Content starts

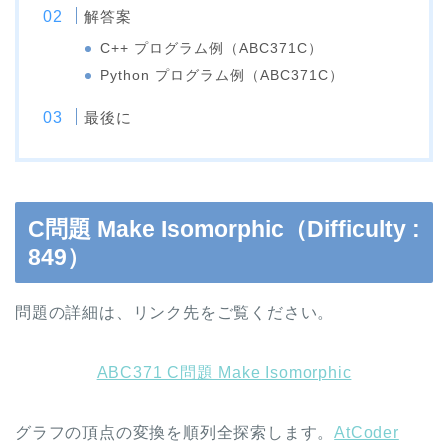
解答案
C++ プログラム例（ABC371C）
Python プログラム例（ABC371C）
最後に
C問題 Make Isomorphic（Difficulty :
849）
問題の詳細は、リンク先をご覧ください。
ABC371 C問題 Make Isomorphic
グラフの頂点の変換を順列全探索します。
AtCoder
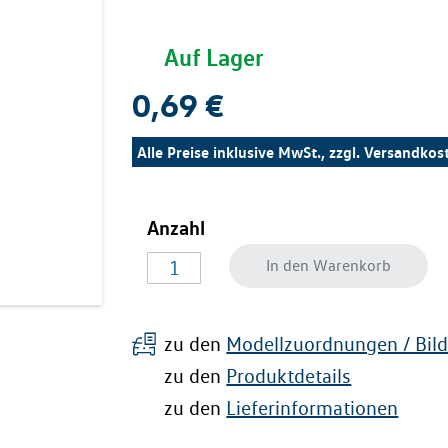
Auf Lager
0,69 €
Alle Preise inklusive MwSt., zzgl.
Versandkos
Anzahl
In den Warenkorb
zu den
Modellzuordnungen / Bild
zu den
Produktdetails
zu den
Lieferinformationen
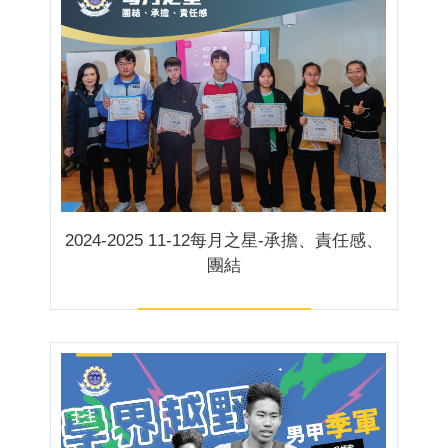
2024-2025 11-12每月之星-承擔、責任感、
團結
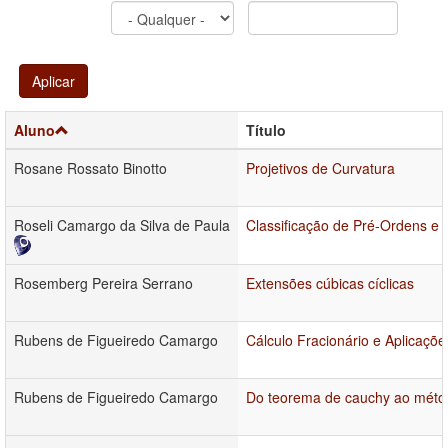
Aplicar
Aluno
Título
Rosane Rossato Binotto
Projetivos de Curvatura
Roseli Camargo da Silva de Paula
Classificação de Pré-Ordens e
Rosemberg Pereira Serrano
Extensões cúbicas cíclicas
Rubens de Figueiredo Camargo
Cálculo Fracionário e Aplicaçõe
Rubens de Figueiredo Camargo
Do teorema de cauchy ao méto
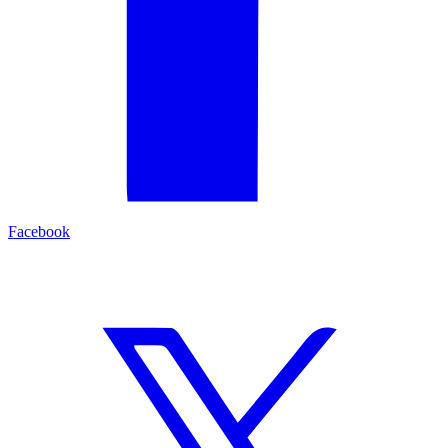
Facebook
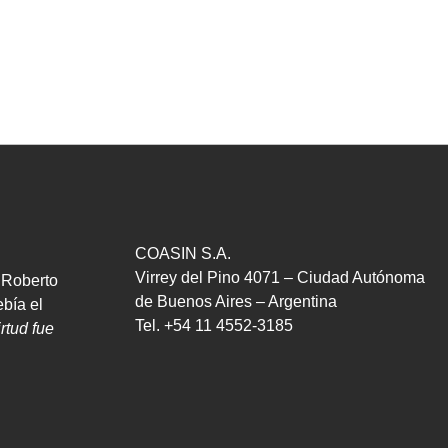
COASIN S.A.
Virrey del Pino 4071 – Ciudad Autónoma
. Roberto
de Buenos Aires – Argentina
bía el
Tel. +54 11 4552-3185
rtud fue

Content ends

• _EXERCISE GOAL_
Word for word, retype the material above without its pictures.

• _ANSWER TO THE PROBLEM_
解答案
C++ プログラム例（ABC371C）
Python プログラム例（ABC371C）
最後に
C問題 Make Isomorphic（Difficulty :
849）
問題の詳細は、リンク先をご覧ください。
ABC371 C問題 Make Isomorphic
グラフの頂点の変換を順列全探索します。
AtCoder
Auf Lager
0,69 €
Alle Preise inklusive MwSt., zzgl.
Versandkos
Anzahl
In den Warenkorb
zu den
Modellzuordnungen / Bild
zu den
Produktdetails
zu den
Lieferinformationen
2024-2025 11-12每月之星-承擔、責任感、
團結
Aplicar
Aluno
Título
Rosane Rossato Binotto
Projetivos de Curvatura
Roseli Camargo da Silva de Paula
Classificação de Pré-Ordens e
Rosemberg Pereira Serrano
Extensões cúbicas cíclicas
Rubens de Figueiredo Camargo
Cálculo Fracionário e Aplicaçõe
Rubens de Figueiredo Camargo
Do teorema de cauchy ao méto
Facebook
COASIN S.A.
Virrey del Pino 4071 – Ciudad Autónoma
. Roberto
de Buenos Aires – Argentina
bía el
Tel. +54 11 4552-3185
rtud fue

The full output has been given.